9. Champs-Elysees in Paris, France
The Avenue des Champs-Elysees is a street in Paris, France. With its cinemas, cafés, luxury specialty shops and clipped horse-chestnut trees, the Avenue des Champs-Élysées is one of the most famous streets and one of the most expensive strips of real estate in the world. Several French monuments are also on the street, including the Arc de Triomphe and the Place de la Concorde. The name is French for Elysian Fields, the place of the blessed dead in Greek mythology. The Avenue des Champs-Élysées is known as “The most beautiful avenue in the world”, La plus belle avenue du monde in French. The avenue runs for 1.91 km (1.18 mi) through the 8th arrondissement in northwestern Paris, from the Place de la Concorde in the east, with the Obelisk of Luxor, to the Place Charles de Gaulle (formerly the Place de l’Étoile) in the west, location of the Arc de Triomphe.

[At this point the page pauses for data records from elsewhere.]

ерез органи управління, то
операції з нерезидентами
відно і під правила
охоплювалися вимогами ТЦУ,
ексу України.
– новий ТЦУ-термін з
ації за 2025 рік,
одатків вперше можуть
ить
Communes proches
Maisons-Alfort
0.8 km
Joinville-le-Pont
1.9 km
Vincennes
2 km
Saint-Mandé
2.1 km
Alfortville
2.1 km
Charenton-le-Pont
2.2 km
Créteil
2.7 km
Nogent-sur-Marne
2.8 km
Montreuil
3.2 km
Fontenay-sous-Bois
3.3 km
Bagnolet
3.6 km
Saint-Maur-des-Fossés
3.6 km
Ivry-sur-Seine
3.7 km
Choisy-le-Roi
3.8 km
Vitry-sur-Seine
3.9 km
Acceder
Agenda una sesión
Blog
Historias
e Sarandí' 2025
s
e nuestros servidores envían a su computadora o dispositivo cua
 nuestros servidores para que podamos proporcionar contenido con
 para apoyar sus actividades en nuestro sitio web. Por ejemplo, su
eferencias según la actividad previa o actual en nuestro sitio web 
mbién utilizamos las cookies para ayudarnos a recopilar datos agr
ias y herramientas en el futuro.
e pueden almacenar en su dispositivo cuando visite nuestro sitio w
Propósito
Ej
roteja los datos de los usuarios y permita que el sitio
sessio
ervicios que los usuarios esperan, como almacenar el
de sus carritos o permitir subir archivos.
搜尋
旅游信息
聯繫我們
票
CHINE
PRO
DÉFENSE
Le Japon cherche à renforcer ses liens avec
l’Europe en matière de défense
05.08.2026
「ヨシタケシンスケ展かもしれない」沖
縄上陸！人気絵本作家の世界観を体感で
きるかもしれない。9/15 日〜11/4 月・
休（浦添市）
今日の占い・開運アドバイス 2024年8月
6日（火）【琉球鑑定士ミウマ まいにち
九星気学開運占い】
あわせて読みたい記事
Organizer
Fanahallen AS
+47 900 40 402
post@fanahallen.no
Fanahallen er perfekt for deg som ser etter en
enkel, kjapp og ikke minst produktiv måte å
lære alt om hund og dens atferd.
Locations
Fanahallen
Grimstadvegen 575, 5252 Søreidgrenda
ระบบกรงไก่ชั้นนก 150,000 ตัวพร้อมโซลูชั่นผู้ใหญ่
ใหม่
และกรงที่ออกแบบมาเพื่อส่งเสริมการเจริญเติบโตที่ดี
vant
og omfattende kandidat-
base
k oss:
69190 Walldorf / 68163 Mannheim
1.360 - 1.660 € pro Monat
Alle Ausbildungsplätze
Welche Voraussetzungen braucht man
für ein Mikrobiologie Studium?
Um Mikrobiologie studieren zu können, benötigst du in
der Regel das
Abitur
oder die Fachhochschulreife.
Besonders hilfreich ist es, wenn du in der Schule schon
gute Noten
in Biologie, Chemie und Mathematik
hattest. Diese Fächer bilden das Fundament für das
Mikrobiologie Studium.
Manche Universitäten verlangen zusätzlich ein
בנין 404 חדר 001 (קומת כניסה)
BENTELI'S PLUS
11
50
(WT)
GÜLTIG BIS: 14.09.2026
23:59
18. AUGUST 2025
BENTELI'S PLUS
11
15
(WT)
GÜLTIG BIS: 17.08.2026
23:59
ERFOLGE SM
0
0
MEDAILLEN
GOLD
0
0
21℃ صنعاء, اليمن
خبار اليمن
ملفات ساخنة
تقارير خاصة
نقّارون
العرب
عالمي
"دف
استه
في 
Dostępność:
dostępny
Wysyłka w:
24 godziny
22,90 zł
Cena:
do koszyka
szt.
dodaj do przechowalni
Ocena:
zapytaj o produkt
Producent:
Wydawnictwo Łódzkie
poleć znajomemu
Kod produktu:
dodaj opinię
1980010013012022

The Champs-Élysées forms part of the Axe historique.
10. Hawa Mahal in Jaipur, India
Hawa Mahal, or the Palace of Winds, was built by Maharaja Sawai Pratap Singh in 1799. The pyramid shaped structure consists of five storeys. It measures 50 feet (15 m) from its base and has 953 pigeonhole-like windows. These create an incredible sight for visitors. Hawa Mahal is a famous tourist attraction in Jaipur. Hawa Mahal is also one of the major landmarks in Jaipur. When viewed in the morning during sun rise, the monument becomes surrounded by the golden rays of the sun which create a magnificent sighting.